Faustdicke Überraschung in Belo Horizonte

Mit einem 1:7 scheidet Gastgeber Brasilien gegen Deutschland im Halbfinale aus. In einer sensationellen ersten Halbzeit gelingt Löws Mannschaft nahezu alles. Nach dem 0:5 zur Pause musste Brasilien am Ende froh sein, mit nur sieben Gegentoren davongekommen zu sein.

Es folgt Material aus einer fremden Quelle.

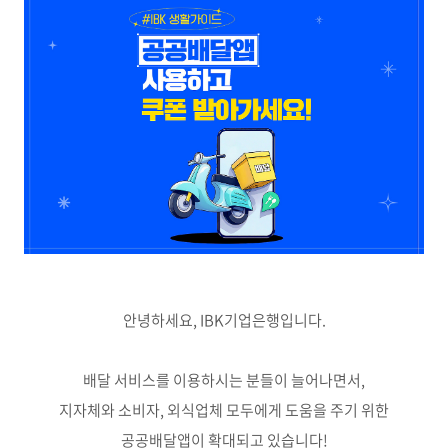
안녕하세요, IBK기업은행입니다.
배달 서비스를 이용하시는 분들이 늘어나면서,
지자체와 소비자, 외식업체 모두에게 도움을 주기 위한
공공배달앱이 확대되고 있습니다!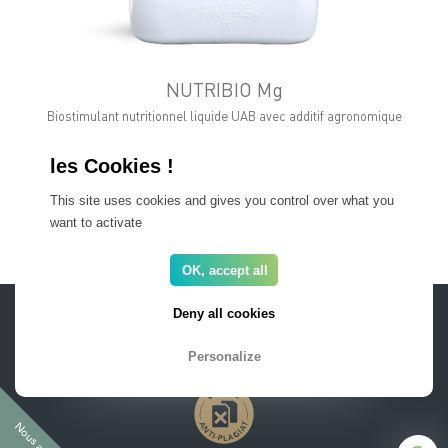
NUTRIBIO Mg
Biostimulant nutritionnel liquide UAB avec additif agronomique
This site uses cookies and gives you control over what you
Tous nos produits
want to activate
OK, accept all
ESPACE PRO
FAQ
Deny all cookies
Recrutement
Mentions légales
Newsletter
Personalize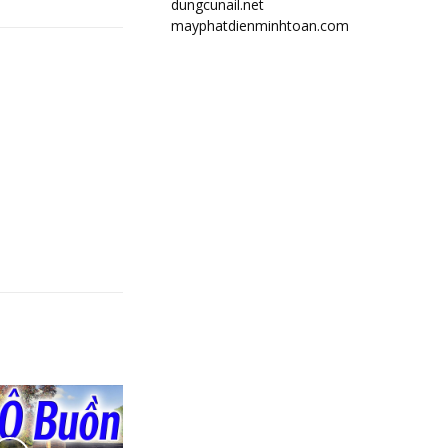
dungcunail.net
mayphatdienminhtoan.com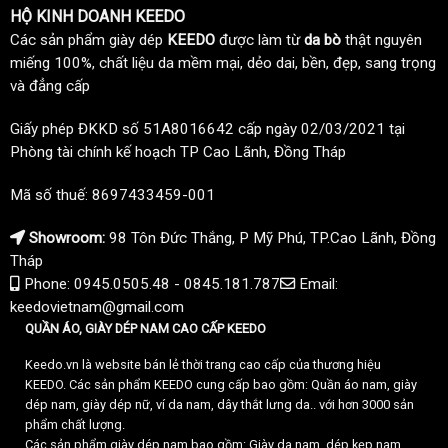
HỘ KINH DOANH KEEDO
Các sản phẩm giày dép
KEEDO
được làm từ
da bò
thật nguyên
miếng 100%, chất liệu da mềm mại, dẻo dai, bền, đẹp, sang trọng
và đẳng cấp
Giấy phép ĐKKD số 51A8016642 cấp ngày 02/03/2021 tại
Phòng tài chính kế hoạch TP Cao Lãnh, Đồng Tháp
Mã số thuế: 8697433459-001
Showroom:
98 Tôn Đức Thắng, P Mỹ Phú, TP.Cao Lãnh, Đồng
Tháp
Phone: 0945.0505.48 - 0845.181.787
Email:
keedovietnam@gmail.com
QUẦN ÁO, GIÀY DÉP NAM CAO CẤP KEEDO
Keedo.vn là website bán lẻ thời trang cao cấp của thương hiệu
KEEDO. Các sản phẩm KEEDO cung cấp bao gồm: Quần áo nam, giày
dép nam, giày dép nữ, ví da nam, dây thắt lưng da.. với hơn 3000 sản
phẩm chất lượng.
Các sản phẩm giày dép nam bao gồm: Giày da nam, dép kẹp nam,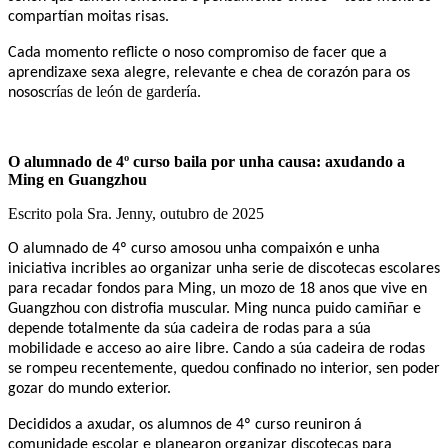
compartían moitas risas.
Cada momento reflicte o noso compromiso de facer que a
aprendizaxe sexa alegre, relevante e chea de corazón para os
crías de león de gardería.
nosos
O alumnado de 4º curso baila por unha causa: axudando a
Ming en Guangzhou
Escrito pola Sra. Jenny, outubro de 2025
O alumnado de 4º curso amosou unha compaixón e unha
iniciativa incribles ao organizar unha serie de discotecas escolares
para recadar fondos para Ming, un mozo de 18 anos que vive en
Guangzhou con distrofia muscular. Ming nunca puido camiñar e
depende totalmente da súa cadeira de rodas para a súa
mobilidade e acceso ao aire libre. Cando a súa cadeira de rodas
se rompeu recentemente, quedou confinado no interior, sen poder
gozar do mundo exterior.
Decididos a axudar, os alumnos de 4º curso reuniron á
comunidade escolar e planearon organizar discotecas para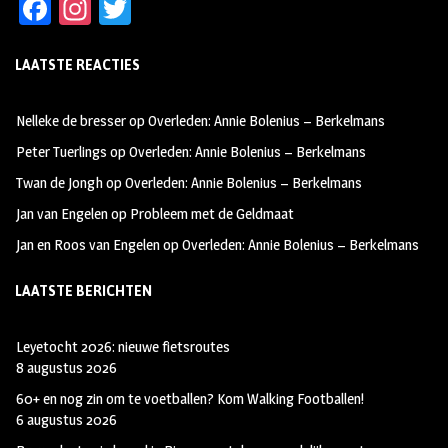
Fa
In
T
ce
st
wi
LAATSTE REACTIES
b
ag
tt
oo
ra
er
Nelleke de bresser
op
Overleden: Annie Bolenius – Berkelmans
k
m
Peter Tuerlings
op
Overleden: Annie Bolenius – Berkelmans
Twan de Jongh
op
Overleden: Annie Bolenius – Berkelmans
Jan van Engelen
op
Probleem met de Geldmaat
Jan en Roos van Engelen
op
Overleden: Annie Bolenius – Berkelmans
LAATSTE BERICHTEN
Leyetocht 2026: nieuwe fietsroutes
8 augustus 2026
60+ en nog zin om te voetballen? Kom Walking Footballen!
6 augustus 2026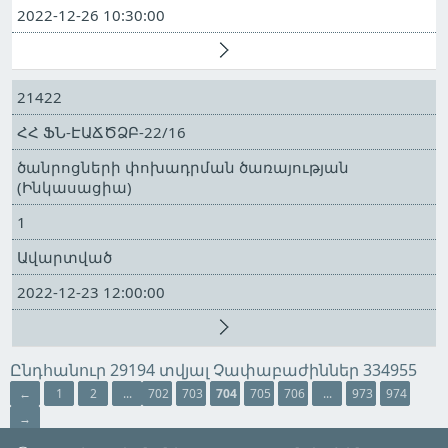
2022-12-26 10:30:00
21422
ՀՀ ՖՆ-ԷԱՃԾՁԲ-22/16
ծանրոցների փոխադրման ծառայության
(Ինկասացիա)
1
Ավարտված
2022-12-23 12:00:00
Ընդհանուր 29194 տվյալ Չափաբաժիններ 334955
←
1
2
...
702
703
704
705
706
...
973
974
→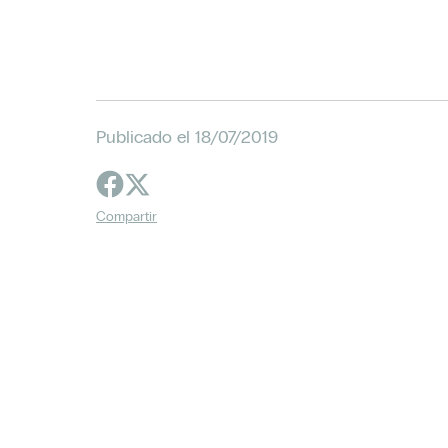
Publicado el 18/07/2019
Compartir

Brasiliens Trainer Scolari entsandte seine Mannschaft im 4-2-3-1 auf den Platz, Löw hielt im 4-1-4-1 dagegen, wobei Schweinsteiger den nominell einzigen Sechser bildete. Zu Beginn tat sich die deutsche Elf schwer gegen wild anstürmende und pressende Brasilianer, doch spätestens mit der ersten gelungenen Kombination über Khedira, der Kroos in der siebten Minute anschoss, war Deutschland im Spiel. Und wie. Mit dem 1:0 durch Müller nach zehn Minuten zeigte sich auf erschreckende Weise, dass Brasilien keinen „Plan B“ in der Tasche hatte. Die Taktik, mit fünf Mann das deutsche Aufbauspiel zu zerstören und mit den anderen fünf Feldspielern hinten dicht zu machen, erwies sich als völliger Schuss in den Ofen.

Denn dadurch klaffte im Mittelfeld ein riesiges Loch, das die Deutschen nun immer wieder zu nutzen wussten – auch, weil der Abstand zwischen den einzelnen Reihen nahezu immer der richtige war. Schweinsteiger eroberte die Bälle oft vor dem eigenen Strafraum, dann ging es über Müller, Khedira, Özil oder Kroos schnell nach vorn. Vor allem Khedira spielte dabei höchst intelligent, tauchte auch mal in der Spitze auf (rechts neben Klose) und stellte der brasilianischen Viererkette unlösbare Aufgaben. Dahinter erwies sich Kroos als sicherer Ballverteiler, später auch als zweifacher Torschütze zum 3:0 und zum 4:0, nachdem Klose mit seinem 2:0 in der 22. Minute zum alleinigen Rekordtorschützen bei Weltmeisterschaften aufgestiegen war. Und weil die Deutschen zwischen der 22. und der 29. Minute grad in ihrem Element waren, führte auch eine tolle Kombination über Khedira, Özil und wieder Khedira zum 5:0. Im Stadion in Belo Horizonte und vor den Bildschirmen weltweit waren alle Beobachter vor allem eins: ungläubig.

Schock ist nicht der richtige Ausdruck

Brasiliens Mannschaft war nicht nur geschockt, sie war regelrecht gelähmt. Mit den Wechseln nach der Halbzeit (Ramires für Hulk, Paulinho für Fernandinho) erzeugte Scolari noch einmal etwas Druck, doch nach Neuers Paraden gaben sich die Brasilianer auf. Auch, weil die deutsche Elf ihr Pressing wieder ernster nahm, stets verschoben alle Spieler intelligent in Richtung Ball, wobei die freien Brasilianer permanent im Raum gedeckt wurden und so als Anspielstationen ausfielen. Meist versuchte es die Heimelf mit Soli, was bis zum Strafraum funktionierte, dann aber in der vielbeinigen deutschen Hintermannschaft endete.

Bei konsequenterem Umschaltspiel hätten das sechste und das siebte Tor zwar früher fallen können, so dauerte es bis zur 69. und 79. Minute, eher der nach einer Stunde für Klose eingewechselte und überragende Schürrle die beiden Treffer erzielte. Brasilien war bis dahin komplett auseinandergefallen, eine Taktik war schon längst nicht mehr erkennbar. Özil lief in der 89. Minute allein auf Julio Cesar zu, setzte den Schuss jedoch knapp daneben, die deutsche Mannschaft schaltete ab. Das führte eine Minute später zum 1:7, selten war der Begriff des Ehrentreffers so angebracht wie in diesem mehr als denkwürdigen und historischen Halbfinale der Fußball-WM 2014.